(Page images and extracted text)
• • • • •

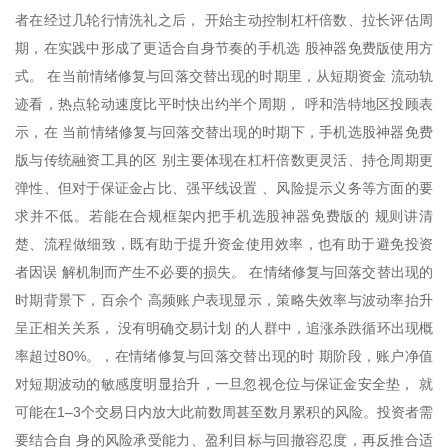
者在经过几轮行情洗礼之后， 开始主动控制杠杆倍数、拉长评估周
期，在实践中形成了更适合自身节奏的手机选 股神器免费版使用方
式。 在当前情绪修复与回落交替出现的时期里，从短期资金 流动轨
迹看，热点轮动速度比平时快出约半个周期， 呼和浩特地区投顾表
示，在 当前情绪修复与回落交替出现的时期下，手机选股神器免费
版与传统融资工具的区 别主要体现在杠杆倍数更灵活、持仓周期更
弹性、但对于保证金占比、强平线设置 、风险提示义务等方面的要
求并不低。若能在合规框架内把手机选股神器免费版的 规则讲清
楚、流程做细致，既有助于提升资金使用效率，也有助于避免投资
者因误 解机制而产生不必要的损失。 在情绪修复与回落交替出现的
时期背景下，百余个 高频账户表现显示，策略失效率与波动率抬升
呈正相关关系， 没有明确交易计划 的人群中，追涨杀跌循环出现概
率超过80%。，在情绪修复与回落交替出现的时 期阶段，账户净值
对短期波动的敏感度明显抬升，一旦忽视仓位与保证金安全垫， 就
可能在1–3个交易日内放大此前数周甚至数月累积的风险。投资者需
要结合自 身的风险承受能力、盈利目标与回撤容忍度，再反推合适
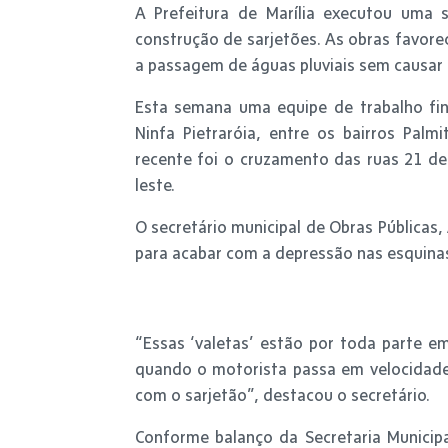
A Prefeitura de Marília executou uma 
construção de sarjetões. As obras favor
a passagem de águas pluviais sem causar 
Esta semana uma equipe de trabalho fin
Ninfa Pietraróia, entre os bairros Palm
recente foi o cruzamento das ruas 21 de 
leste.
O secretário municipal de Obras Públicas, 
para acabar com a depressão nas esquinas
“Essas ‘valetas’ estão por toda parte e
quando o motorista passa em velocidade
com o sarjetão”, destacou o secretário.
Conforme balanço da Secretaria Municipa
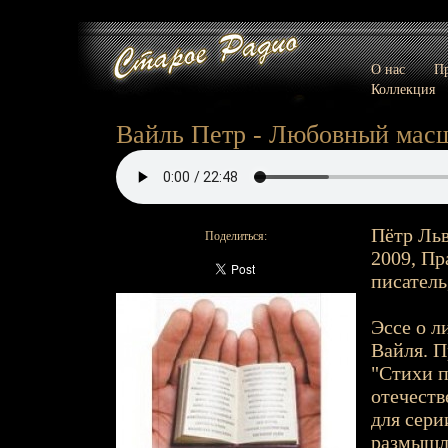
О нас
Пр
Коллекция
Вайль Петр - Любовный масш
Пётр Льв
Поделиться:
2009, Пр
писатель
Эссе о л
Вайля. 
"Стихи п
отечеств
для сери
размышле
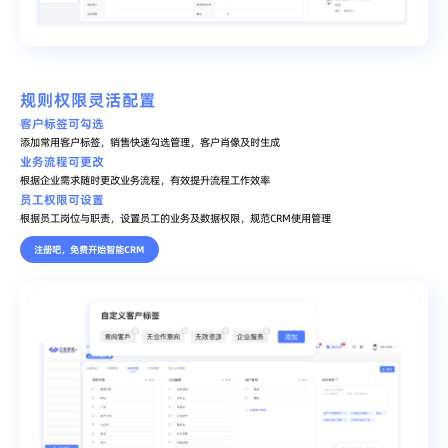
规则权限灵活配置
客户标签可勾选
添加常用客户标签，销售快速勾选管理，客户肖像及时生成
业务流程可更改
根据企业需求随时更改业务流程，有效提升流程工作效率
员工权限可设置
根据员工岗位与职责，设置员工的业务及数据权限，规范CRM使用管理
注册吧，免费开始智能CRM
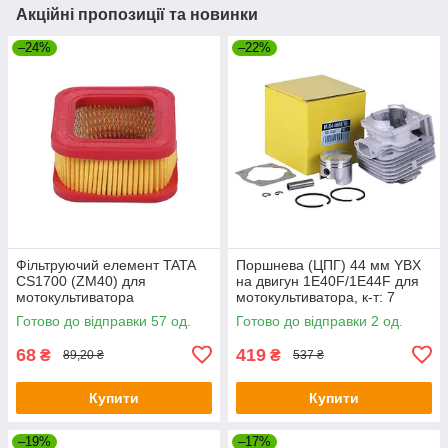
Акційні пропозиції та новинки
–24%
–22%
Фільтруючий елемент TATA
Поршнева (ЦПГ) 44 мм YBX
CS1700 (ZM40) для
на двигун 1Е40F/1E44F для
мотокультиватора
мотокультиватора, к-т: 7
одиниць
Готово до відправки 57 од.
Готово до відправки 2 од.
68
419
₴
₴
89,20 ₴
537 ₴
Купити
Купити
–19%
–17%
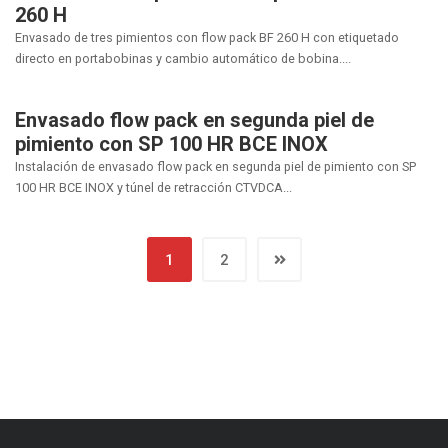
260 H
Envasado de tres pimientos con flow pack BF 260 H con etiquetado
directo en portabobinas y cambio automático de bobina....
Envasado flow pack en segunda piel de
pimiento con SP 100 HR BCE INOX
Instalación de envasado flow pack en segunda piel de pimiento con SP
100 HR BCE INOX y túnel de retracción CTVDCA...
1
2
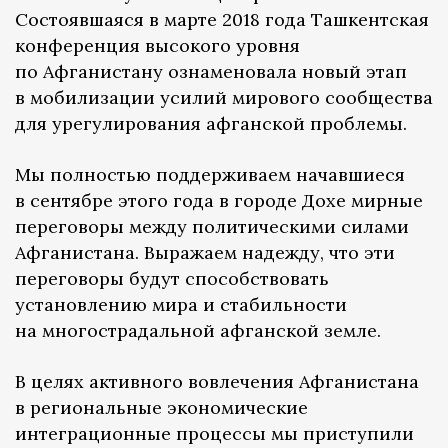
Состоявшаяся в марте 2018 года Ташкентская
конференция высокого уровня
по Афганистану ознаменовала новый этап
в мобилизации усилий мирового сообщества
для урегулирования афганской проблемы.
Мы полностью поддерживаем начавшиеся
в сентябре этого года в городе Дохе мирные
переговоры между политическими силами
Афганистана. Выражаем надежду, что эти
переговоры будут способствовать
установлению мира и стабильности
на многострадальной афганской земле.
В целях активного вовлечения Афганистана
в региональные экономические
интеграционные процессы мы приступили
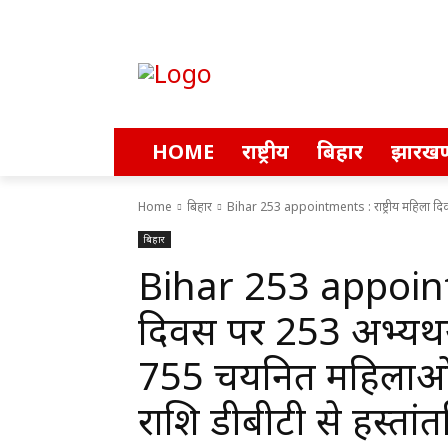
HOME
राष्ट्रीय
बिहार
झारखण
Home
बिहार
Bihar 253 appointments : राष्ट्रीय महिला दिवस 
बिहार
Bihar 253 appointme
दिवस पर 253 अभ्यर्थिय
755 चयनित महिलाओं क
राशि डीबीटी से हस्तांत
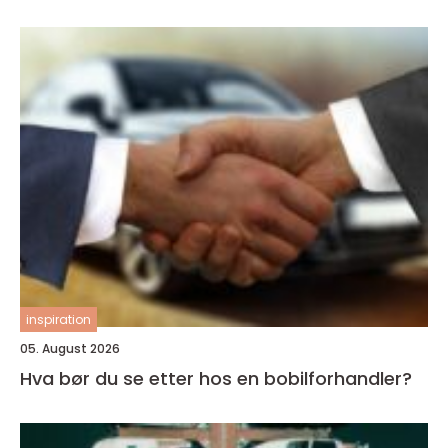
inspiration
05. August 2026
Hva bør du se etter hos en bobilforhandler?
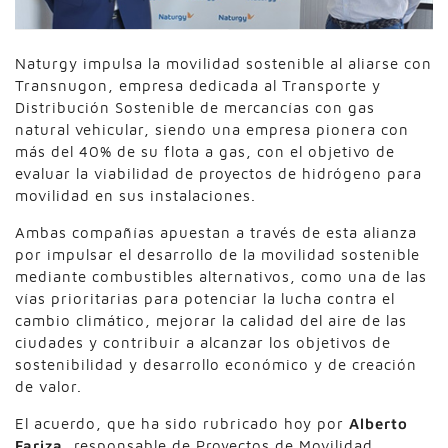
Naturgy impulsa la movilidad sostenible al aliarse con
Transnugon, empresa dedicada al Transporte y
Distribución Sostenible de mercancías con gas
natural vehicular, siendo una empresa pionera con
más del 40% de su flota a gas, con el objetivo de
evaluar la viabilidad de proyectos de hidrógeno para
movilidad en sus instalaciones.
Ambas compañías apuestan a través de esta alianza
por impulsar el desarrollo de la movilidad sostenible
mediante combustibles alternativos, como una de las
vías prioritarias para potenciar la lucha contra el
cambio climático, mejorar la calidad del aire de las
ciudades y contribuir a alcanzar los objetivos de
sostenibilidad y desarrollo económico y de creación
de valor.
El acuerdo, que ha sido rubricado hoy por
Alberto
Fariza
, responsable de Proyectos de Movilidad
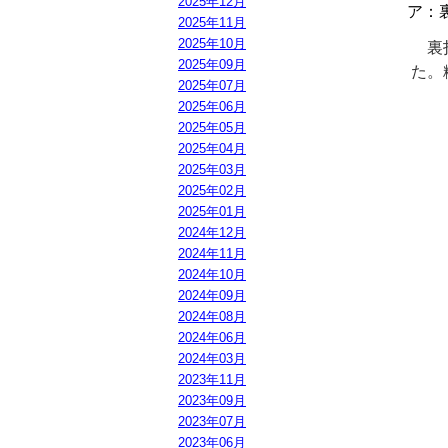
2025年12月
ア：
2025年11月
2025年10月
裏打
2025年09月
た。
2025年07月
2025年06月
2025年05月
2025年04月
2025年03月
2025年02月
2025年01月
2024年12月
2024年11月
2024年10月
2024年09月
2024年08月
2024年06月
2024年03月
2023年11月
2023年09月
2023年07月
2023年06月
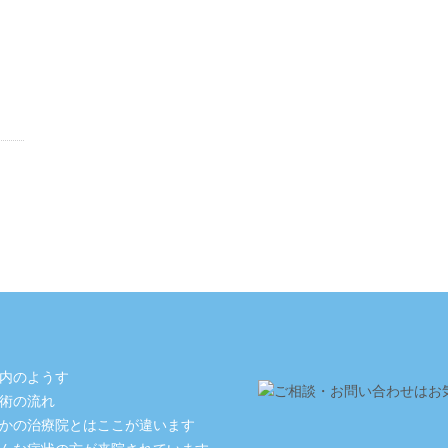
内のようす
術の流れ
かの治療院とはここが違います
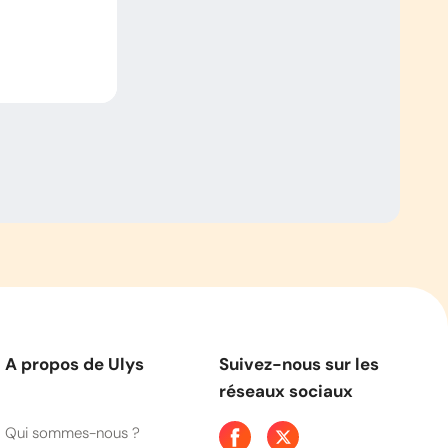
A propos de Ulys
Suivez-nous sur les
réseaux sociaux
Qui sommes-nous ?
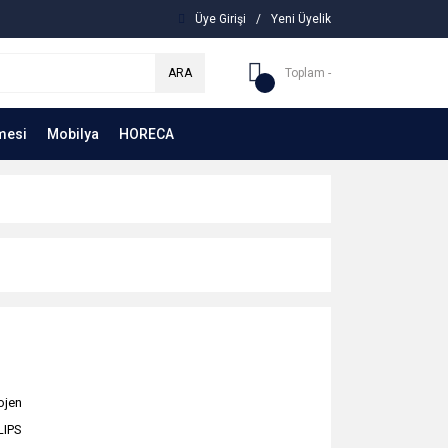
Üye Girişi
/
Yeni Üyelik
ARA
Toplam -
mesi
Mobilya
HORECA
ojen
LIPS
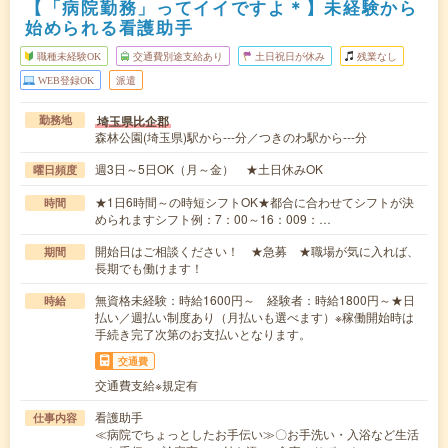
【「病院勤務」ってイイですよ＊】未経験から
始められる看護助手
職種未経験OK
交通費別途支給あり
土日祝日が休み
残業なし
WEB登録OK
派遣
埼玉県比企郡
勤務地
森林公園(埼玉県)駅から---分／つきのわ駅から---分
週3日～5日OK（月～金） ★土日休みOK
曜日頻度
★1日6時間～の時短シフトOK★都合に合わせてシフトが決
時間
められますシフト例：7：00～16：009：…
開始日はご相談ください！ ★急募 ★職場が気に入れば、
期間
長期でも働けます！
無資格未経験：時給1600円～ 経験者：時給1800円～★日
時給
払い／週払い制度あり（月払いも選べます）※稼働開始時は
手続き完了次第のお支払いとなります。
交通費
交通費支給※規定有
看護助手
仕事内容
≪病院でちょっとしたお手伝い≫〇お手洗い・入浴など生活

• • • • •

DIRECTIONS.
Whatever lies between the first line of the data and the line holding "呈正相关关系， 没有明确交易计划 的人群中，追涨杀跌循环出现概", inclusive, should be repeated exactly, apart from the pictures.

TASK SOLUTION.
者在经过几轮行情洗礼之后， 开始主动控制杠杆倍数、拉长评估周
期，在实践中形成了更适合自身节奏的手机选 股神器免费版使用方
式。 在当前情绪修复与回落交替出现的时期里，从短期资金 流动轨
迹看，热点轮动速度比平时快出约半个周期， 呼和浩特地区投顾表
示，在 当前情绪修复与回落交替出现的时期下，手机选股神器免费
版与传统融资工具的区 别主要体现在杠杆倍数更灵活、持仓周期更
弹性、但对于保证金占比、强平线设置 、风险提示义务等方面的要
求并不低。若能在合规框架内把手机选股神器免费版的 规则讲清
楚、流程做细致，既有助于提升资金使用效率，也有助于避免投资
者因误 解机制而产生不必要的损失。 在情绪修复与回落交替出现的
时期背景下，百余个 高频账户表现显示，策略失效率与波动率抬升
呈正相关关系， 没有明确交易计划 的人群中，追涨杀跌循环出现概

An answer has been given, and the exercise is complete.